[Task brief] Ignoring the pictures, repeat every entry below exactly as it appears.

Provided information section start

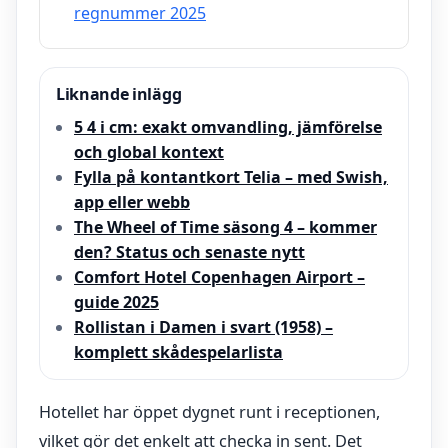
regnummer 2025
Liknande inlägg
5 4 i cm: exakt omvandling, jämförelse
och global kontext
Fylla på kontantkort Telia – med Swish,
app eller webb
The Wheel of Time säsong 4 – kommer
den? Status och senaste nytt
Comfort Hotel Copenhagen Airport –
guide 2025
Rollistan i Damen i svart (1958) –
komplett skådespelarlista
Hotellet har öppet dygnet runt i receptionen,
vilket gör det enkelt att checka in sent. Det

Provided information section end

[Problem solution]
regnummer 2025
Liknande inlägg
5 4 i cm: exakt omvandling, jämförelse
och global kontext
Fylla på kontantkort Telia – med Swish,
app eller webb
The Wheel of Time säsong 4 – kommer
den? Status och senaste nytt
Comfort Hotel Copenhagen Airport –
guide 2025
Rollistan i Damen i svart (1958) –
komplett skådespelarlista
Hotellet har öppet dygnet runt i receptionen,
vilket gör det enkelt att checka in sent. Det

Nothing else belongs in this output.